5.14.2009

How's Bellydance at Taiwan? - Part I. Portugal Custard Tart vs. Bellydance

photo from sundeyahgo.pixnet.net/blog/post/22918710

When I travel aboard, particularly encountering with people from bellydance circle, they always ask me:“how's bellydance at Taiwan?” Well, it is a big question and it is not easy to answer in just few sentences.

In general, it was very big one time and now it is still hot, just not that big.

As an island with so many colonial experiences in the past – Holland, Portugal, Spain, Japan, immigrants from Mainland China after 1949…, we have such open-minded and welcome attitude toward anything new and exotic and we are also easily to be attracted by something much newer and different.
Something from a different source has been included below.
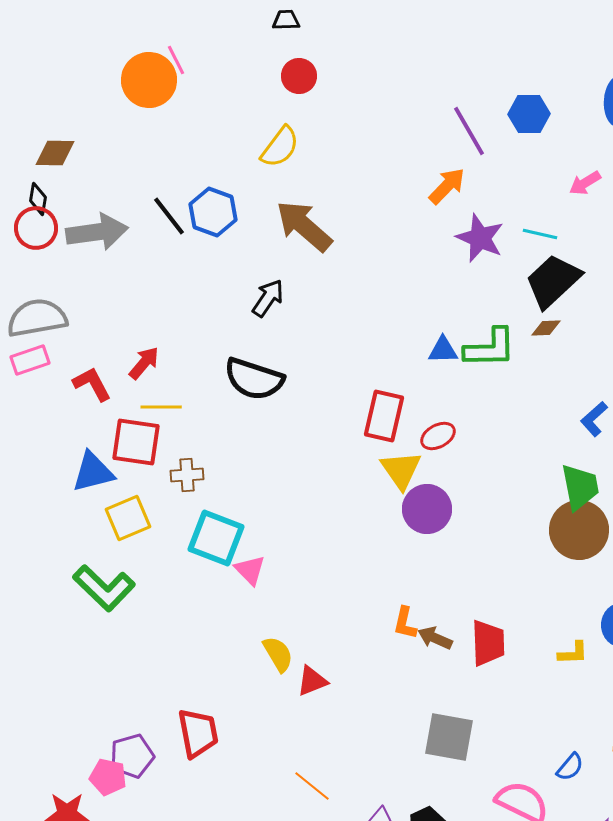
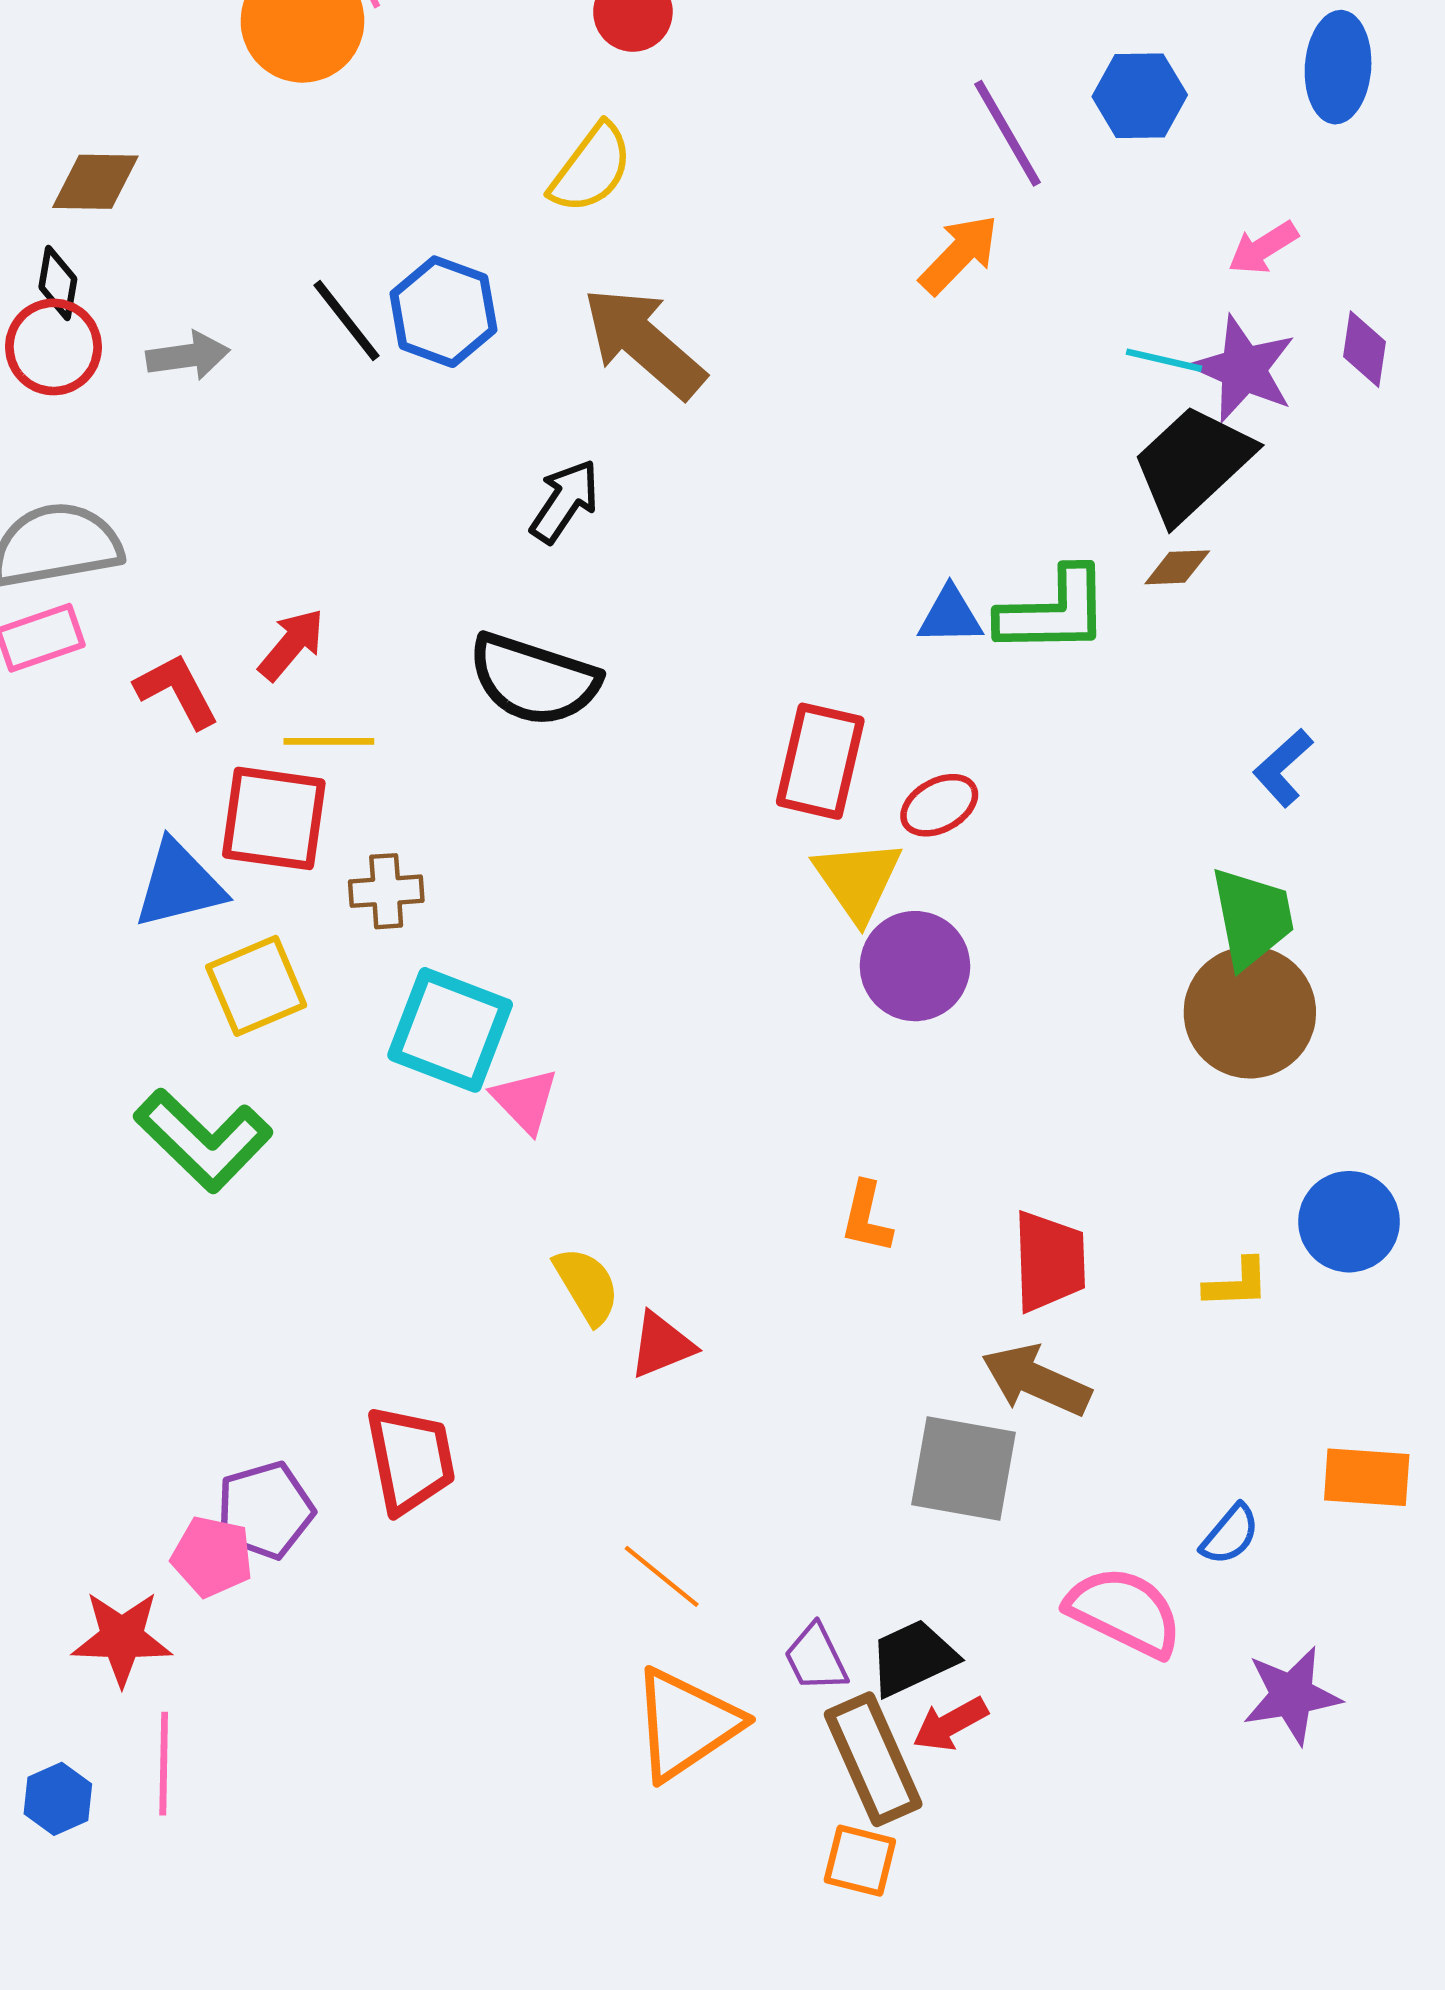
gray arrow: (97, 232) -> (188, 356), size x0.6
purple star: (480, 238) -> (1243, 369), moved
brown arrow: (435, 638) -> (1036, 1380), moved, size x1.4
In sum, it is a fast cycle of consuming: we find something new, we take it, and then it is done: we give it away for other things.
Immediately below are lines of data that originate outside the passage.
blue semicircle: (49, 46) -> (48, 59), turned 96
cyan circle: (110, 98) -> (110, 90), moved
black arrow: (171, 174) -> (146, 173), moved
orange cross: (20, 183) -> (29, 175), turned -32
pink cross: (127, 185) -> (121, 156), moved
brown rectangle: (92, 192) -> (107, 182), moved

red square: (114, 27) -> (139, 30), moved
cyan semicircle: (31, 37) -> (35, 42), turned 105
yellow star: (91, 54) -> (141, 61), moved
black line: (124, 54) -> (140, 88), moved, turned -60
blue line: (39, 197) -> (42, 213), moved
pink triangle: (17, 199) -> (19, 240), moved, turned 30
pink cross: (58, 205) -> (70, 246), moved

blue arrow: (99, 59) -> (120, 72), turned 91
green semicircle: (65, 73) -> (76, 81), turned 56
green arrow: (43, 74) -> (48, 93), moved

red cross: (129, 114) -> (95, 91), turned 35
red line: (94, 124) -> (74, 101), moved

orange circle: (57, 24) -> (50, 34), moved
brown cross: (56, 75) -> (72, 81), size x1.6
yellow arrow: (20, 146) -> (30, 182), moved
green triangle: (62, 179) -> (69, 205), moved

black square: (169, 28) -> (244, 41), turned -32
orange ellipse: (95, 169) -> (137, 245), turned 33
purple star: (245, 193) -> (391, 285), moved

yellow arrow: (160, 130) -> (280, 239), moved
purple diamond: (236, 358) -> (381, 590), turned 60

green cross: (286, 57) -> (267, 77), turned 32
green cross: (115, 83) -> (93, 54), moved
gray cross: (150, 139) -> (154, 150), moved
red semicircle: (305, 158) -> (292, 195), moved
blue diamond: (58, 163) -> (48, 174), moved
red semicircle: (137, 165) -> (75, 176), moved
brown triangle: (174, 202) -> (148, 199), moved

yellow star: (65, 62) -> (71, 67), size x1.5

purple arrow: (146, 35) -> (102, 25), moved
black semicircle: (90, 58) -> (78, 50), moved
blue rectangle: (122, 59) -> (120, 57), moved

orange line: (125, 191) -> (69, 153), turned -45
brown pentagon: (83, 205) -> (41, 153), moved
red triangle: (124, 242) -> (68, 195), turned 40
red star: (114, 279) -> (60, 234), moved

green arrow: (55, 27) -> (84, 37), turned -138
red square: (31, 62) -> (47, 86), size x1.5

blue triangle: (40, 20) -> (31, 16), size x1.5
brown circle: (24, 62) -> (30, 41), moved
I still remember there was time when Portugal custard tart was first introduced to local consumers. All of sudden everyone was talking about this tart and the Portugal custard tart shop was everywhere. People even waited in long line for hours just for a dozen of tarts! It was such irrational fever. Few months later, people got crazy about other stuff and now we did not have many Portugal custard tart shops anymore. People didn’t mention it anymore and they don’t want to taste it anymore. It just totally disappears from our life.

When people learn that I am a bellydancer and I teach bellyadnce (I teach ATS), four from five people will say that someone they know also learn bellydance or involve with bellydance – it could be their family members, relatives, colleagues, classmates, friends, girlfriends…. Almost all who told me someone they know are learning bellydance or learned bellydance before said that those bellydance learners are so contented with their learning. I personally meet with some bellydance students and they project the same reaction: they first giggle and then smile shyly saying that they just really enjoy the bellydance class even though the class sometime is very challenging, regardless of their occupations, education or social status.
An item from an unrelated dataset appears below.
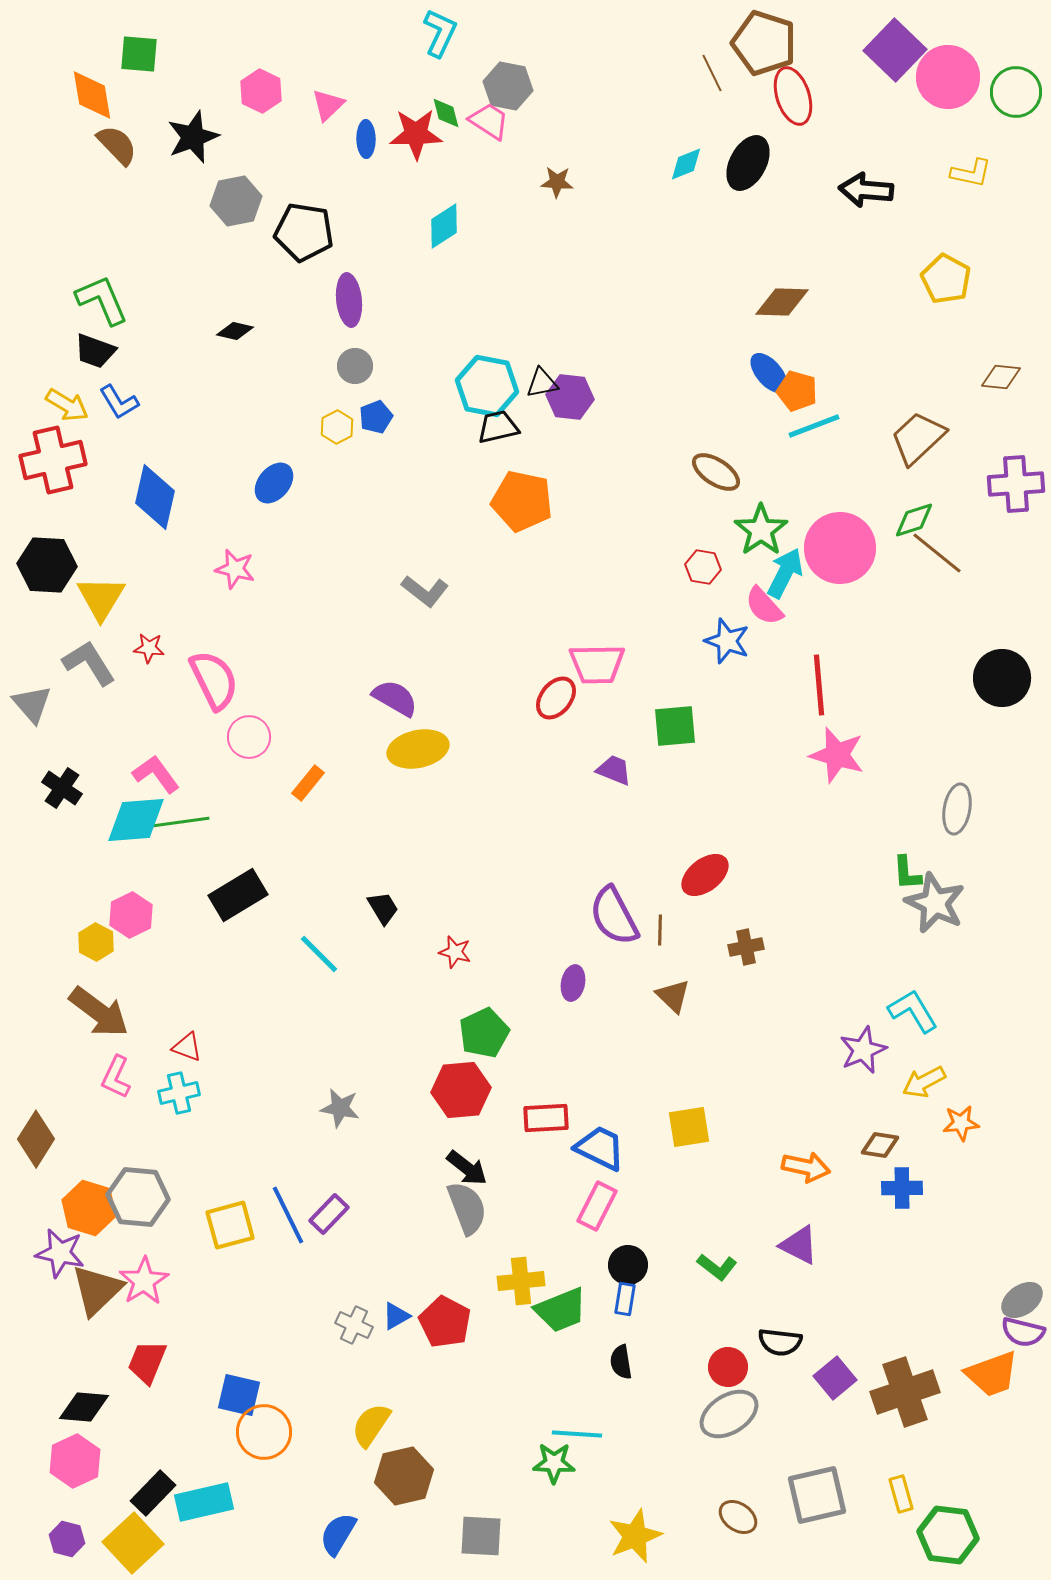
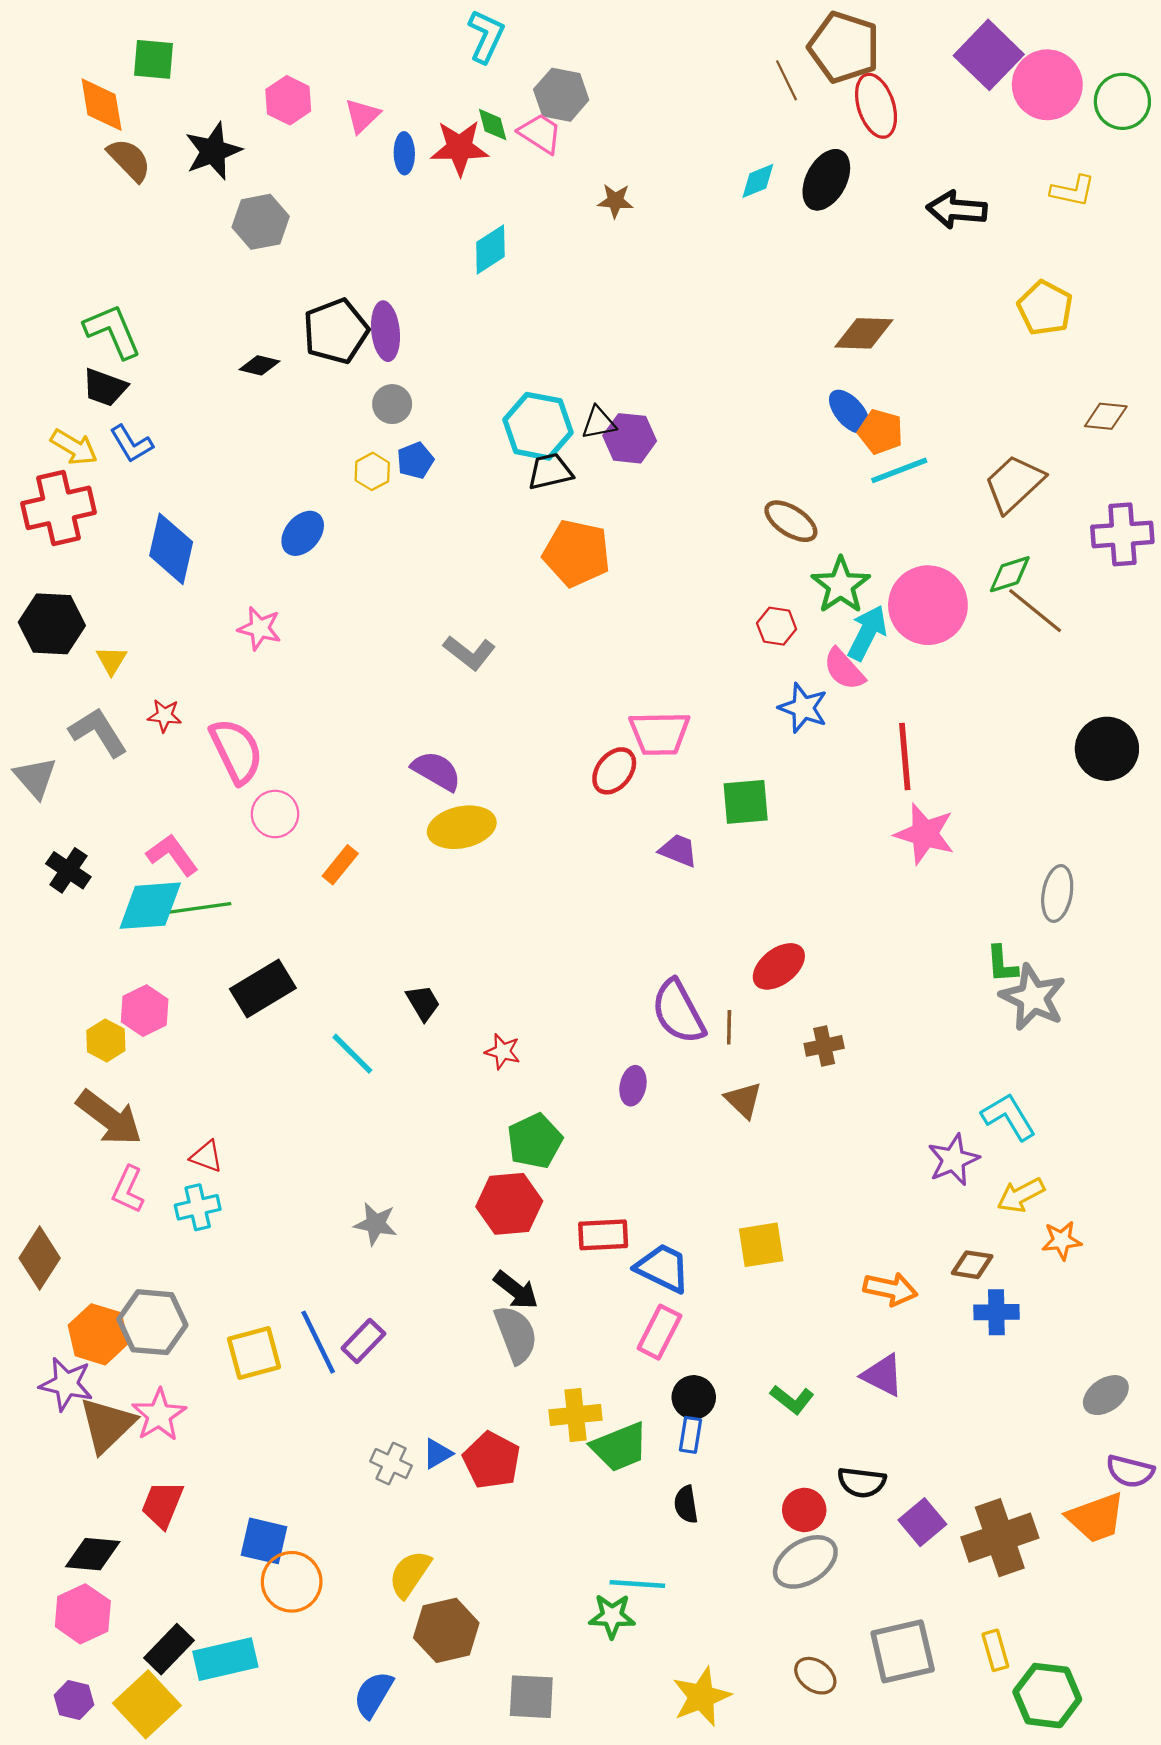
black pentagon: (304, 232) -> (336, 331), moved, turned -30
yellow triangle: (101, 598) -> (112, 660), size x0.6
gray ellipse: (1022, 1300) -> (1106, 1395), moved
I am quite amazed at such high hitting rate. By statistics, it probably implies a huge consumer base of bellydance learning.

In the meanwhile, the local bellydance community gradually develops to reach its mature period in the past few years. It is consisted by bellydancer, bellydance instructors, and bellydance fans. I will say it is a quite tight-associated target group, almost like a secret underground cult. We only meet with each other like bats flying out of dark cave, at certain occasions: master workshops, local dance troupe recitals or foreigner bellydancers’ shows like BDSS.

There is a huge gap between the huge bellydance learning population and much-committed bellydancer community, in terms of knowledge and capacity of technique, concepts and information of bellydance.

It is very neutral. From my training of fine art marketing in the States, the whole market is like a pyramid (Pyramid means a lot to bellydancer!): the bottom section is much general and diversified while the top section is always more focus and targeted. What I refer to as “targeted,” is the fact that they are willing to spend a lot of money for classes and workshops, especially those certification workshops. We really love certification and there are many interesting facts behind this trend. (I should write another article just for this topic sometime!)

Tide comes and goes. Portugal custard tart is gone. Donuts are gone. So many stuffs passed. I definitely do not wish that someday my beloved bellydance would face a similar fate, totally disappearing from our life.

Somehow, bellydance, this art form of age old, has its own charm. It stays with us in a way we didn’t expect. Perhaps the fact that bellydance is a dance for women of all ages, sizes and live experiences, is also applied to this Confucius-dominant society.